Aim of the task |
Everything in the records below except the images should be output exactly as written.

Dataset entries |

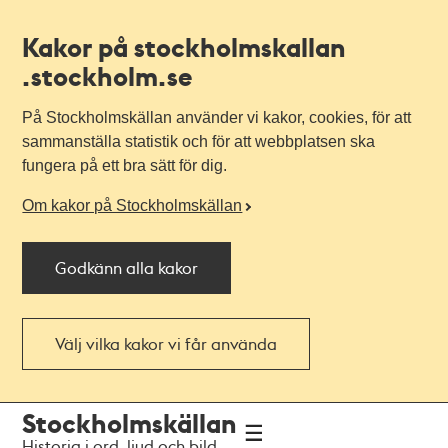
Kakor på stockholmskallan
.stockholm.se
På Stockholmskällan använder vi kakor, cookies, för att
sammanställa statistik och för att webbplatsen ska
fungera på ett bra sätt för dig.
Om kakor på Stockholmskällan
Godkänn alla kakor
Välj vilka kakor vi får använda
Till
Till
Stockholmskällan
navigationen
huvudinnehållet
Historia i ord, ljud och bild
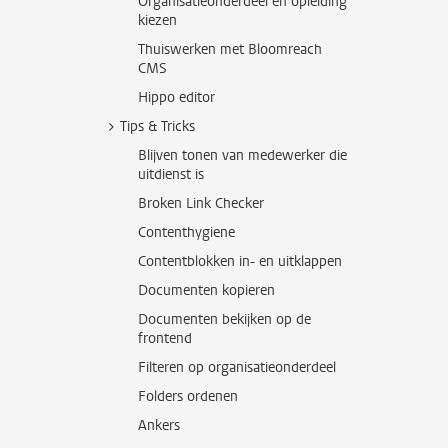
Organisatieonderdeel en opleiding
kiezen
Thuiswerken met Bloomreach
CMS
Hippo editor
Tips & Tricks
Blijven tonen van medewerker die
uitdienst is
Broken Link Checker
Contenthygiene
Contentblokken in- en uitklappen
Documenten kopieren
Documenten bekijken op de
frontend
Filteren op organisatieonderdeel
Folders ordenen
Ankers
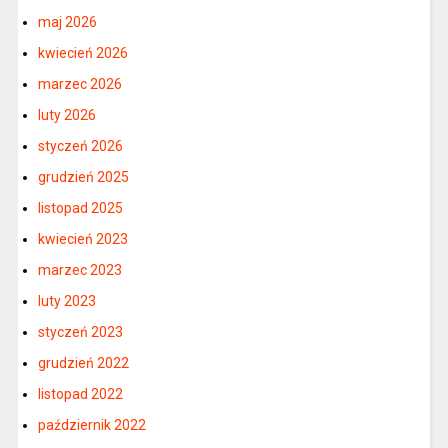
maj 2026
kwiecień 2026
marzec 2026
luty 2026
styczeń 2026
grudzień 2025
listopad 2025
kwiecień 2023
marzec 2023
luty 2023
styczeń 2023
grudzień 2022
listopad 2022
październik 2022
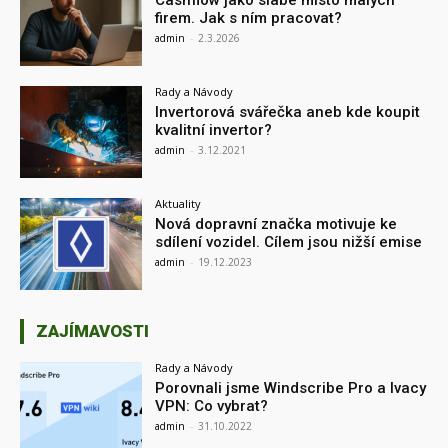
Cashflow jako slabé místo malých
firem. Jak s ním pracovat?
admin
-
2.3.2026
Rady a Návody
Invertorová svářečka aneb kde koupit
kvalitní invertor?
admin
-
3.12.2021
Aktuality
Nová dopravní značka motivuje ke
sdílení vozidel. Cílem jsou nižší emise
admin
-
19.12.2023
ZAJÍMAVOSTI
Rady a Návody
Porovnali jsme Windscribe Pro a Ivacy
VPN: Co vybrat?
admin
-
31.10.2022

Response area |
Kakor på stockholmskallan
.stockholm.se
På Stockholmskällan använder vi kakor, cookies, för att
sammanställa statistik och för att webbplatsen ska
fungera på ett bra sätt för dig.
Om kakor på Stockholmskällan
Godkänn alla kakor
Välj vilka kakor vi får använda
Till
Till
Stockholmskällan
navigationen
huvudinnehållet
Historia i ord, ljud och bild
Organisatieonderdeel en opleiding
kiezen
Thuiswerken met Bloomreach
CMS
Hippo editor
Tips & Tricks
Blijven tonen van medewerker die
uitdienst is
Broken Link Checker
Contenthygiene
Contentblokken in- en uitklappen
Documenten kopieren
Documenten bekijken op de
frontend
Filteren op organisatieonderdeel
Folders ordenen
Ankers
maj 2026
kwiecień 2026
marzec 2026
luty 2026
styczeń 2026
grudzień 2025
listopad 2025
kwiecień 2023
marzec 2023
luty 2023
styczeń 2023
grudzień 2022
listopad 2022
październik 2022
Cashflow jako slabé místo malých
firem. Jak s ním pracovat?
admin
-
2.3.2026
Rady a Návody
Invertorová svářečka aneb kde koupit
kvalitní invertor?
admin
-
3.12.2021
Aktuality
Nová dopravní značka motivuje ke
sdílení vozidel. Cílem jsou nižší emise
admin
-
19.12.2023
ZAJÍMAVOSTI
Rady a Návody
Porovnali jsme Windscribe Pro a Ivacy
VPN: Co vybrat?
admin
-
31.10.2022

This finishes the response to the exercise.